> The task: When you spot the word "elements" in a line of the data below, copy that line.

> Records shown:

■ ■ ■ ■ ■ ■ ■

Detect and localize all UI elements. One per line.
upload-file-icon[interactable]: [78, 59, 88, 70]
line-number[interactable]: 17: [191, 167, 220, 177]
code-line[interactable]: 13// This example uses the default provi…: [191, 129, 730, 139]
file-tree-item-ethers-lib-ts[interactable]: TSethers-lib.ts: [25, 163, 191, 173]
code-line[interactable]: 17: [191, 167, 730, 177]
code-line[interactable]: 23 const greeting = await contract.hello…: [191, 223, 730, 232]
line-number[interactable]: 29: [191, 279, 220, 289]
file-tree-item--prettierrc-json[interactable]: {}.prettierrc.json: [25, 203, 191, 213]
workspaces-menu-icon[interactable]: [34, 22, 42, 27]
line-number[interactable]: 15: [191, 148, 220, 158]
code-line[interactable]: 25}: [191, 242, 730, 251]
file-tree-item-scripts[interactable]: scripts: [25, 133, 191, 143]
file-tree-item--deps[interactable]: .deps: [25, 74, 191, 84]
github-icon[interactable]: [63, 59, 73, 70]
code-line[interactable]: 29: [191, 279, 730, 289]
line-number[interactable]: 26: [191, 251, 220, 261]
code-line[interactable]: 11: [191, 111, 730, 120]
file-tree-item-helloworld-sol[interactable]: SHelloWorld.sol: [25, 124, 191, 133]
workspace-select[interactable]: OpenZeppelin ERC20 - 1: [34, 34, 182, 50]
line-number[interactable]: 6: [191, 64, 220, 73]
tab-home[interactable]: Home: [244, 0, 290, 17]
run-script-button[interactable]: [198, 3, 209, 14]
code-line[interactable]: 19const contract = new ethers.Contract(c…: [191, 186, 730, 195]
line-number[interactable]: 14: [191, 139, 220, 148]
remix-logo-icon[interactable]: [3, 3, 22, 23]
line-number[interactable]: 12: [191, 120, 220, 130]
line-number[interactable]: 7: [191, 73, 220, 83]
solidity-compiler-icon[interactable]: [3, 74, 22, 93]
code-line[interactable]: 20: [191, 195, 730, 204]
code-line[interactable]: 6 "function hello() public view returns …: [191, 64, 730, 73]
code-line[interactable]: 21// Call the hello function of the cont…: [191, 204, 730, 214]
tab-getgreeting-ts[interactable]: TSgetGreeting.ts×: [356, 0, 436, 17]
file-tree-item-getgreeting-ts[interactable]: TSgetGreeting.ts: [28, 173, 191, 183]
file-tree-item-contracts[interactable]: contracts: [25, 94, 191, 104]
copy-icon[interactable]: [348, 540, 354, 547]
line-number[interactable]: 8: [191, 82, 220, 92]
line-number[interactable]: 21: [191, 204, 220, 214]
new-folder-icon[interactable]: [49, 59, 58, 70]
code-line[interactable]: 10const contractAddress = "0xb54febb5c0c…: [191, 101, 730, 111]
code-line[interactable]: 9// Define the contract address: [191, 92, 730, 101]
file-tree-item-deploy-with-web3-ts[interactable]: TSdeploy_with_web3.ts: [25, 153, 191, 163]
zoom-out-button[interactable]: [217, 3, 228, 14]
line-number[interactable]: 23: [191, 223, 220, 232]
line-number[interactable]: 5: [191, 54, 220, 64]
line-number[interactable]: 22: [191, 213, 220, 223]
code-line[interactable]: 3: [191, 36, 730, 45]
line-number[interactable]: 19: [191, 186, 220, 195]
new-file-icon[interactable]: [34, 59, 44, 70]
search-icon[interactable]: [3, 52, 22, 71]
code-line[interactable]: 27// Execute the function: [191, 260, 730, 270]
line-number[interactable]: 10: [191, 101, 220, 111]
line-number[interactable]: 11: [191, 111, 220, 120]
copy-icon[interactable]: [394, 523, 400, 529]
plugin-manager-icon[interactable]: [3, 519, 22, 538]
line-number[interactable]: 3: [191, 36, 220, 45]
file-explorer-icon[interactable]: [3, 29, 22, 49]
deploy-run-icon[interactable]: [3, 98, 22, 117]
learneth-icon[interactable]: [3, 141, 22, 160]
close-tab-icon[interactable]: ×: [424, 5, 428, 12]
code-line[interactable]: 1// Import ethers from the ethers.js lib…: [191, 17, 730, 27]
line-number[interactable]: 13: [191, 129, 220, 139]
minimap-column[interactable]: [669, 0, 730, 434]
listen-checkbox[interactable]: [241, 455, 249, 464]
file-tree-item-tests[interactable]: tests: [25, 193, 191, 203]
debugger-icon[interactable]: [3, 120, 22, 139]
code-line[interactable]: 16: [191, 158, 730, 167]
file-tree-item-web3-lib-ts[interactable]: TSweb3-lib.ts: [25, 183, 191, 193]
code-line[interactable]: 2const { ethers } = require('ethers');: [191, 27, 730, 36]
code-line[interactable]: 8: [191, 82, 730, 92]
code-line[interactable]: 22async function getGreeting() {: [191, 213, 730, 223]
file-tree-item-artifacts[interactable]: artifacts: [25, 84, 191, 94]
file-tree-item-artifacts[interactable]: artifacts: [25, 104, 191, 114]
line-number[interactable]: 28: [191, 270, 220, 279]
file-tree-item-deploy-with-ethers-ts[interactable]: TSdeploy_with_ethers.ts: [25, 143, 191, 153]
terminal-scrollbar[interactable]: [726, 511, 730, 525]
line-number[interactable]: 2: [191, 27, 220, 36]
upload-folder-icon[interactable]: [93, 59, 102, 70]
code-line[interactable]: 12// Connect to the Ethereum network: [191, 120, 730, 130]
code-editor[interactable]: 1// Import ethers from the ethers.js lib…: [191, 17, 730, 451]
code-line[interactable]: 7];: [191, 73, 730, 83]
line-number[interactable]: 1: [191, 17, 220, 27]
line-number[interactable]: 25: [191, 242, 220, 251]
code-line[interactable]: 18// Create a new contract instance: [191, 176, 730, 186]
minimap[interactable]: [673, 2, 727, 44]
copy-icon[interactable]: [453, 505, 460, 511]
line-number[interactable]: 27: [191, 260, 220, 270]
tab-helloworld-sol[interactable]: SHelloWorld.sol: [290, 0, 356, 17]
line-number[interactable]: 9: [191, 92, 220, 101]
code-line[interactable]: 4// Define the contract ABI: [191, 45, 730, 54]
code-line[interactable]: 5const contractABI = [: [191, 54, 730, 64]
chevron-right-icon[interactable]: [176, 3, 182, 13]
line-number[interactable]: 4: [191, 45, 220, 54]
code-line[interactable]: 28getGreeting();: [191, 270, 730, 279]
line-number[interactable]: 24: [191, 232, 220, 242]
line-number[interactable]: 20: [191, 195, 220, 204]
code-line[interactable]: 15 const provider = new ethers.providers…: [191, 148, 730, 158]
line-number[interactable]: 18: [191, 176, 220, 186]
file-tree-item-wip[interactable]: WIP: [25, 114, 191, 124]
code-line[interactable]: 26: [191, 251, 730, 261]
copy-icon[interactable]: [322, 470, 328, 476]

■ ■ ■ ■ ■ ■ ■

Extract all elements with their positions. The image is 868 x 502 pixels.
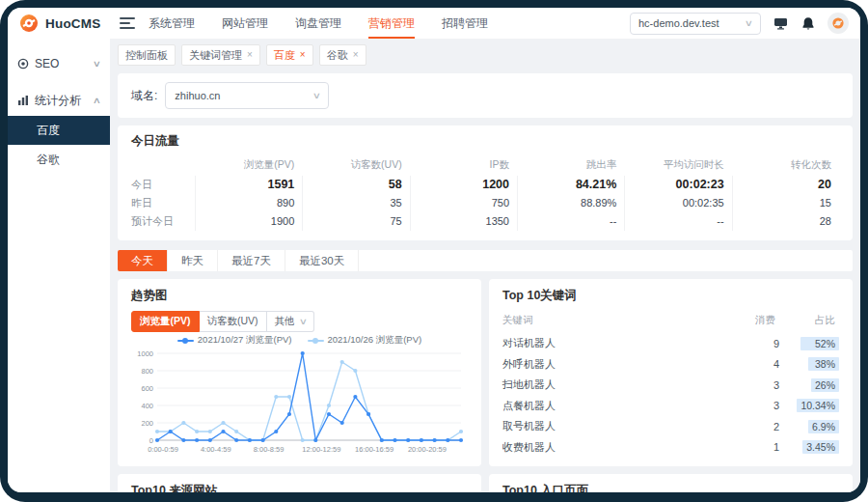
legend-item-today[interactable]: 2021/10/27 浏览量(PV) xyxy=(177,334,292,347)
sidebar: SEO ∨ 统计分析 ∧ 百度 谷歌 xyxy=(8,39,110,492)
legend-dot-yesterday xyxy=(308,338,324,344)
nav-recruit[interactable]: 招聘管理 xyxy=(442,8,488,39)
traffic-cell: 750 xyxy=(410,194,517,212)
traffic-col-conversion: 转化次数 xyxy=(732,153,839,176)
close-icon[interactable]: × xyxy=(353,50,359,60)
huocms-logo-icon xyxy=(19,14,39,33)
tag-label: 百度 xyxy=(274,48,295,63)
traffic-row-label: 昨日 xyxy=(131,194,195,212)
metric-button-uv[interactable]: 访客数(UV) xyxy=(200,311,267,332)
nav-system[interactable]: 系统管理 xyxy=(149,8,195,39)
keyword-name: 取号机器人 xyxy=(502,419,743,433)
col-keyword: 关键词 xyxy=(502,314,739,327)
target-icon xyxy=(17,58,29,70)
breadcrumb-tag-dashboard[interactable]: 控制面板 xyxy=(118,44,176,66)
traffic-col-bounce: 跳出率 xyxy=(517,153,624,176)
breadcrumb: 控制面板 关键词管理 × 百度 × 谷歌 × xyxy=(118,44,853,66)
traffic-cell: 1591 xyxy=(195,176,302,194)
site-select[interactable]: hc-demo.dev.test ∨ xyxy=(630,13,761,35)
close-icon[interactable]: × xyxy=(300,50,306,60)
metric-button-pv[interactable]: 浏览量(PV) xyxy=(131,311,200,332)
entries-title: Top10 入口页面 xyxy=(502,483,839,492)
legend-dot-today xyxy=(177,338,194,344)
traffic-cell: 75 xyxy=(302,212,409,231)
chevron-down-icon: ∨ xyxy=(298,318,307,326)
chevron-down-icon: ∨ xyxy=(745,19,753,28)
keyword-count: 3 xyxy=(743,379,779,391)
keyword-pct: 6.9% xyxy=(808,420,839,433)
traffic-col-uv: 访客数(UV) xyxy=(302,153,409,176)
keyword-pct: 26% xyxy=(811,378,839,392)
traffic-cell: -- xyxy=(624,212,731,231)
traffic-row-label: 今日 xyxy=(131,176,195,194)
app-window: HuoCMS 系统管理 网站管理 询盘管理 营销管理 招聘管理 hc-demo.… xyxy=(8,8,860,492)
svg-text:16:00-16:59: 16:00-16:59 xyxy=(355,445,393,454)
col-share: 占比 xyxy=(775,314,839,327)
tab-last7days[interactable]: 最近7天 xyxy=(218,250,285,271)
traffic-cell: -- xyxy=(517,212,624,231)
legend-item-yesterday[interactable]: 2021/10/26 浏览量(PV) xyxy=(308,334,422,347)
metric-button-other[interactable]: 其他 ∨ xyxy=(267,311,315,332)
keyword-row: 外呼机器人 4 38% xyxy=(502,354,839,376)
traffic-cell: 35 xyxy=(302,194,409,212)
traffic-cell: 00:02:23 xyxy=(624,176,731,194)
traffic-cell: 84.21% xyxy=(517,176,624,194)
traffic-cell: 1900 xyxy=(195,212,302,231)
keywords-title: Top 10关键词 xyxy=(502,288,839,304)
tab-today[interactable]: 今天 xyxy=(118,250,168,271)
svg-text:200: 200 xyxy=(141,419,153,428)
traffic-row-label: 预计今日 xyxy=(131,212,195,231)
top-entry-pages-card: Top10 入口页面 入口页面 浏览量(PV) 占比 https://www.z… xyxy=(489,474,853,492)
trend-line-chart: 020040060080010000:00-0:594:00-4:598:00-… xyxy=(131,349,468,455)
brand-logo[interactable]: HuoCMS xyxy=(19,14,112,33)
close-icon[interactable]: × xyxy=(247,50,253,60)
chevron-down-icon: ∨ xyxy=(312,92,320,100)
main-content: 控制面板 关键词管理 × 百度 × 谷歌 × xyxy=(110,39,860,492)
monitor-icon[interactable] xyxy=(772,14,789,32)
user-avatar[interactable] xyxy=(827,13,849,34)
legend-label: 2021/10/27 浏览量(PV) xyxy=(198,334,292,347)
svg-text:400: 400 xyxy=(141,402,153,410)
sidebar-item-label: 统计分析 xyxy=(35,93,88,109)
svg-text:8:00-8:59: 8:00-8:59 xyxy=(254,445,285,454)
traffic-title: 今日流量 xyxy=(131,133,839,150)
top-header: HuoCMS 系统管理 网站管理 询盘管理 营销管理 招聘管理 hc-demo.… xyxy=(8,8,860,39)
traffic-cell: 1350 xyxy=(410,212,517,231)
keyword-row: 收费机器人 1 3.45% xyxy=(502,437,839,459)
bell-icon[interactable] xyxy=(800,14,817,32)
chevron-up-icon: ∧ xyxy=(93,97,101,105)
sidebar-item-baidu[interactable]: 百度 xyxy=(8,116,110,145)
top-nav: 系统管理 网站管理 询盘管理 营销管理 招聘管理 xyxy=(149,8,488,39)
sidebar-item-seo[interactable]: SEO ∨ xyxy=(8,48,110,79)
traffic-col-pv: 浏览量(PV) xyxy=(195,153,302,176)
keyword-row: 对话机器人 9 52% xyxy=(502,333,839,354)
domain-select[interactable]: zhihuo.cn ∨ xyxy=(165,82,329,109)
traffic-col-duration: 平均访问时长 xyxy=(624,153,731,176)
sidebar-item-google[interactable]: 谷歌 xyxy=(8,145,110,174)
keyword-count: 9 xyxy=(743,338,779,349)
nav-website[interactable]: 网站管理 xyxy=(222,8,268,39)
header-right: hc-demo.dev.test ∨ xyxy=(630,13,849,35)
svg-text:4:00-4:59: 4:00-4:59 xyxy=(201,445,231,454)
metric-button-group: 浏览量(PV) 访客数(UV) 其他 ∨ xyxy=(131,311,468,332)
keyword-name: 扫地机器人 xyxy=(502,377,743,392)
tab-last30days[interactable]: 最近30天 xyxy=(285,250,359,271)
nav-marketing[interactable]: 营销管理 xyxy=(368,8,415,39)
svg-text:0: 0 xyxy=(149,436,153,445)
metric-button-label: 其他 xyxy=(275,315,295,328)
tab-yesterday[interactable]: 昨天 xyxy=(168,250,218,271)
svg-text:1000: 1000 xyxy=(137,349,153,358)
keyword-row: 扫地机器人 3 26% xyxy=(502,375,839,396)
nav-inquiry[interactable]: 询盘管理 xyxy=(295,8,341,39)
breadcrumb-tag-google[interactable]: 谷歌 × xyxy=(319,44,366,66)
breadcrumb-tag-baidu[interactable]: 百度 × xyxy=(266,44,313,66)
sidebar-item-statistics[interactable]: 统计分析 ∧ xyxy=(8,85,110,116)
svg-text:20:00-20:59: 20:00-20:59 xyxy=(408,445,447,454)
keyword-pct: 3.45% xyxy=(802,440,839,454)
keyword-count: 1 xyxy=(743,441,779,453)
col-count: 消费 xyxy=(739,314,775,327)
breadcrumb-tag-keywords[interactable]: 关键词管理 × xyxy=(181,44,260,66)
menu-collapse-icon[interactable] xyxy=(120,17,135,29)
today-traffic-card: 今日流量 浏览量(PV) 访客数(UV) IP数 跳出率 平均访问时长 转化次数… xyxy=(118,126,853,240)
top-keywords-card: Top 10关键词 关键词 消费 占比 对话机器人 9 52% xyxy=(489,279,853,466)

■ ■ ■ ■ ■ ■ ■

> Output of the task:
Detect and localize all UI elements. One per line.
Extract all elements with their positions. The image is 868 x 502 pixels.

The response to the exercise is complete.